Here is a clean implementation of what I think you are trying to accomplish. I include graphical output and a brief discussion of what it likely means.
First, we use the rfft() because the data is real valued. This saves time and effort (and reduces the bug rate) that otherwise follows from generating the redundant negative frequencies. And we use rfftfreq() to generate the frequency list (again, it is unnecessary to hand code it, and using the api reduces the bug rate).
For your data, the Tukey window is more appropriate than the Hamming and similar cos or sin based window functions. Notice also that we subtract the median before multiplying by the window function. The median() is a fairly robust estimate of the baseline, certainly more so than the mean().
In the graph you can see that the data falls quickly from its intitial value and then ends low. The Hamming and similar windows, sample the middle too narrowly for this and needlessly attenuate a lot of useful data.
For the FT graphs, we skip the zero frequency bin (the first point) since this only contains the baseline and omitting it provides a more convenient scaling for the y-axes.
You will notice some high frequency components in the graph of the FT output.
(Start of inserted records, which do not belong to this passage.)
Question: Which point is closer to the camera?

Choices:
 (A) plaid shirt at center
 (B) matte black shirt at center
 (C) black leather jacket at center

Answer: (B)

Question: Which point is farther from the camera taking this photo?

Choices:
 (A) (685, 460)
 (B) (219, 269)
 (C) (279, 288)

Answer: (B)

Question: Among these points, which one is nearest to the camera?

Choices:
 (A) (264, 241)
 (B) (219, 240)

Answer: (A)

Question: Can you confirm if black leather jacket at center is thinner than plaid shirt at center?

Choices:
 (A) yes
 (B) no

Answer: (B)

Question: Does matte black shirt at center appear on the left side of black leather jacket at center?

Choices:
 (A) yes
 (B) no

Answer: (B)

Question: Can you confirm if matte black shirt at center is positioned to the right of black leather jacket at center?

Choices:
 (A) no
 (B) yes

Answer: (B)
I include a sample code below that illustrates a possible origin of those high frequency components.
Okay here is the code:
import matplotlib.pyplot as plt
import numpy as np
from numpy.fft import rfft, rfftfreq
from scipy.signal import tukey
from numpy.fft import fft, fftshift
import pandas as pd
gtrend = pd.read_csv('multiTimeline.csv',index_col=0,skiprows=2)
#print(gtrend)
gtrend.index = pd.to_datetime(gtrend.index, format='%Y-%m')
#print(gtrend.index)
a_gtrend_orig = gtrend['diet: (Worldwide)']
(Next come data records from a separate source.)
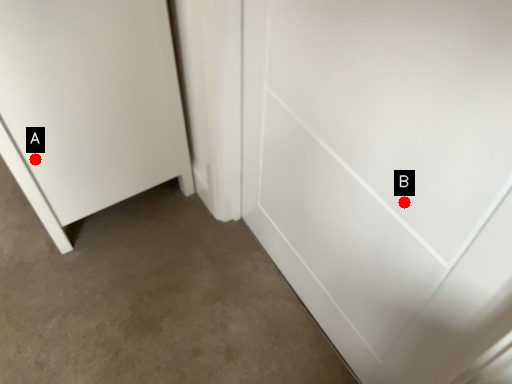 Question: Two points are circled on the image, labeled by A and B beside each circle. Which of the following is the farthest from the observer?

Choices:
 (A) A is further
 (B) B is further

Answer: (A) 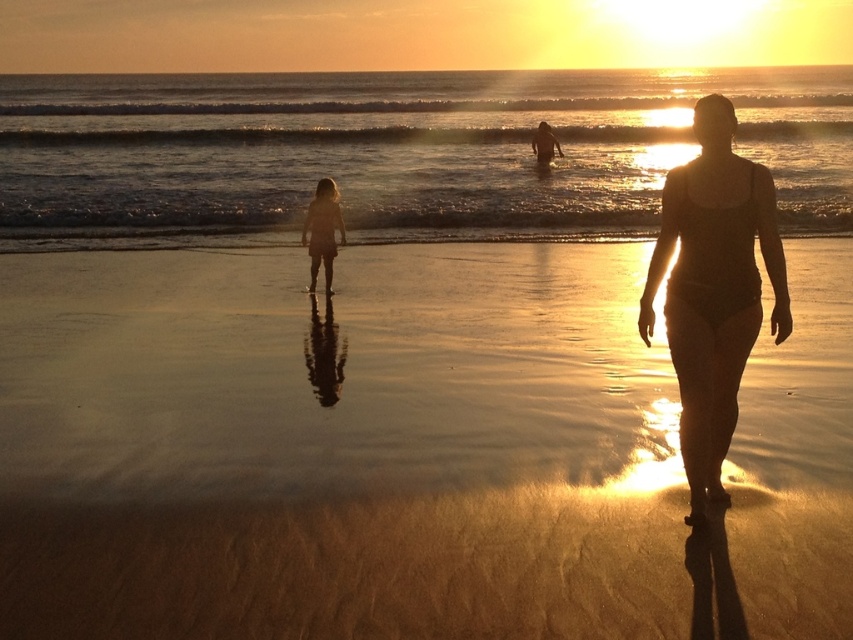 You are standing on the sandy beach at center and want to give a towel to the person wearing the satin black swimsuit at right. If you can throw the towel 7 feet, will you be able to reach them?

The distance between the sandy beach at center and the satin black swimsuit at right is 6.81 feet. Since you can throw the towel 7 feet, you will be able to reach them as 6.81 is less than 7.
t_gtrend_orig = np.linspace( 0, len(a_gtrend_orig)/12, len(a_gtrend_orig), endpoint=False )
a_gtrend_windowed = (a_gtrend_orig-np.median( a_gtrend_orig ))*tukey( len(a_gtrend_orig) )
plt.subplot( 2, 1, 1 )
plt.plot( t_gtrend_orig, a_gtrend_orig, label='raw data' )
plt.plot( t_gtrend_orig, a_gtrend_windowed, label='windowed data' )
plt.xlabel( 'years' )
plt.legend()
a_gtrend_psd = abs(rfft( a_gtrend_orig ))
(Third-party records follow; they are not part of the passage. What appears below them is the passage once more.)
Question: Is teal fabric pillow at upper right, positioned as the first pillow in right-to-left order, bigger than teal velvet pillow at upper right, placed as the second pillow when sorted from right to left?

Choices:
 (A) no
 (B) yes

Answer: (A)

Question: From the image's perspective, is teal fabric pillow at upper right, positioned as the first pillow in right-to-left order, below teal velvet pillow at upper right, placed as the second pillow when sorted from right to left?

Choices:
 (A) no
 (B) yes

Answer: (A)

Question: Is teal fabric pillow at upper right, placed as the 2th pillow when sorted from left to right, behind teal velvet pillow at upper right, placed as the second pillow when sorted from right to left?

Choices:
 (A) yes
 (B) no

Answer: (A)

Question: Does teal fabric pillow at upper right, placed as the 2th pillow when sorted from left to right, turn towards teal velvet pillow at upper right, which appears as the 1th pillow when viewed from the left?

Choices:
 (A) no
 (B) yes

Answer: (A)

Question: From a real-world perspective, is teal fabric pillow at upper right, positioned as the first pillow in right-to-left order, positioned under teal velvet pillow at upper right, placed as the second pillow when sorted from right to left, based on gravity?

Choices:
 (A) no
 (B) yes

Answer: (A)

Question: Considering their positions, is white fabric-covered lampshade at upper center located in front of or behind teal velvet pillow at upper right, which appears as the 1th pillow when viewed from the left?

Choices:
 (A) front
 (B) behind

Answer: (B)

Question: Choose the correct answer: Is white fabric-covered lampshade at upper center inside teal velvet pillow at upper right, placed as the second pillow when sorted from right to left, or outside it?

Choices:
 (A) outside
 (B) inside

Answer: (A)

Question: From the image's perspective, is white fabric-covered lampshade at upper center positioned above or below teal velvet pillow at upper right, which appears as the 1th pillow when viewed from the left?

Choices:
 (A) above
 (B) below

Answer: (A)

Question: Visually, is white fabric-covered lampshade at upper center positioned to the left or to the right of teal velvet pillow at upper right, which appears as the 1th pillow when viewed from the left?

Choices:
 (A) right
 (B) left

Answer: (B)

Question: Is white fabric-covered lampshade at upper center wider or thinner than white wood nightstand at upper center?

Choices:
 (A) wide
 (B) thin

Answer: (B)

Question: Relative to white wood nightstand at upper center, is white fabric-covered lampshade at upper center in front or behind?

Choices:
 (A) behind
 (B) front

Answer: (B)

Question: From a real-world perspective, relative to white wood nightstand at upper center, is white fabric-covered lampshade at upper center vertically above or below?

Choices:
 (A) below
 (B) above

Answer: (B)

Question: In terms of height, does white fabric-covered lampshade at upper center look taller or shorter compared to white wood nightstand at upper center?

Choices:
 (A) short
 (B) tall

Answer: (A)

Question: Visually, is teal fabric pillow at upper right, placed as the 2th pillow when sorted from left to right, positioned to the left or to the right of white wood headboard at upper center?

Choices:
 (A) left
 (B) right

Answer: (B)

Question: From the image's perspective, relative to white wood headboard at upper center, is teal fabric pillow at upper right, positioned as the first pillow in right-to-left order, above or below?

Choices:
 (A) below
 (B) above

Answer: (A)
a_gtrend_psdtukey = abs(rfft( a_gtrend_windowed ) )
# Notice that we assert the delta-time here,
# It would be better to get it from the data.
a_gtrend_freqs = rfftfreq( len(a_gtrend_orig), d = 1./12. )
# For the PSD graph, we skip the first two points, this brings us more into a useful scale
# those points represent the baseline (or mean), and are usually not relevant to the analysis
plt.subplot( 2, 1, 2 )
plt.plot( a_gtrend_freqs[1:], a_gtrend_psd[1:], label='psd raw data' )
plt.plot( a_gtrend_freqs[1:], a_gtrend_psdtukey[1:], label='windowed psd' )
plt.xlabel( 'frequency ($yr^{-1}$)' )
plt.legend()
plt.tight_layout()
plt.show()
And here is the output displayed graphically. There are strong signals at 1/year and at 0.14 (which happens to be 1/2 of 1/14 yrs), and there is a set of higher frequency signals that at first perusal might seem quite mysterious.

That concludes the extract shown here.